--- WHAT THE TASK REQUIRES ---
Go through the material below and return each line with the string "Agrario" in it.

--- THE DATA ---
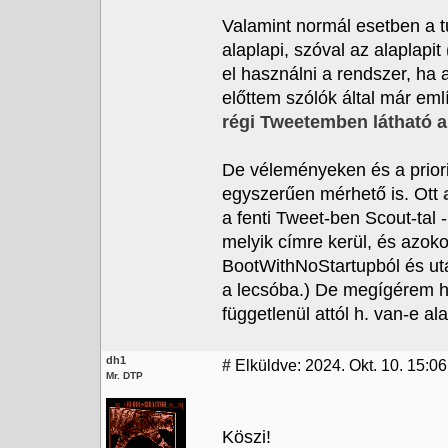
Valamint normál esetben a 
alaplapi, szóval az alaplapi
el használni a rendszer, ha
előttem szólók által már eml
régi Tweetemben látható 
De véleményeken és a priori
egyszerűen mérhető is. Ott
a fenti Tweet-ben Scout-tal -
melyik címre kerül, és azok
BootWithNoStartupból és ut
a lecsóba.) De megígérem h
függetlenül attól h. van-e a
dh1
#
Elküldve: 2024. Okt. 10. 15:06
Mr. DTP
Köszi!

--

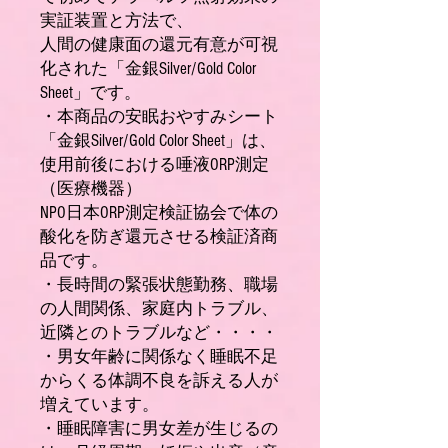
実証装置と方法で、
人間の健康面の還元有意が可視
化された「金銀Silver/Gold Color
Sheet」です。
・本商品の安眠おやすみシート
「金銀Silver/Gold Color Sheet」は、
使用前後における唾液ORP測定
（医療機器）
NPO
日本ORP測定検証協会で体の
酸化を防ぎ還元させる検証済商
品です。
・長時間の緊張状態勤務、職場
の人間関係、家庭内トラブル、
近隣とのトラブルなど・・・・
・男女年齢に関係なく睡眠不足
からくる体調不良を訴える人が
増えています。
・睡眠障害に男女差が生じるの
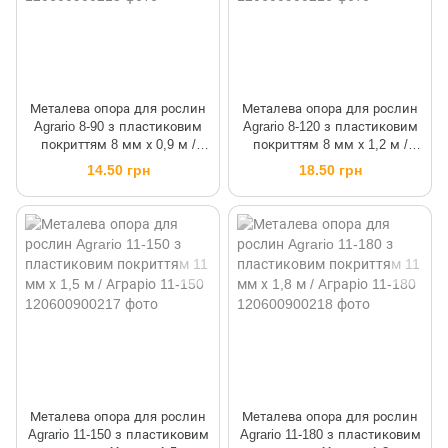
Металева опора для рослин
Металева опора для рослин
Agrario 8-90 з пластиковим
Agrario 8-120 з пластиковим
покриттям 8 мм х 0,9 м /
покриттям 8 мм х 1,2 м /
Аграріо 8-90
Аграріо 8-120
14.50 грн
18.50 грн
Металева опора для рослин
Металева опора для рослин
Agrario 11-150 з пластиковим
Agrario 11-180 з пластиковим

--- RESPONSE TO THE TASK ---
Agrario 8-90 з пластиковим
Agrario 8-120 з пластиковим
Agrario 11-150 з пластиковим
Agrario 11-180 з пластиковим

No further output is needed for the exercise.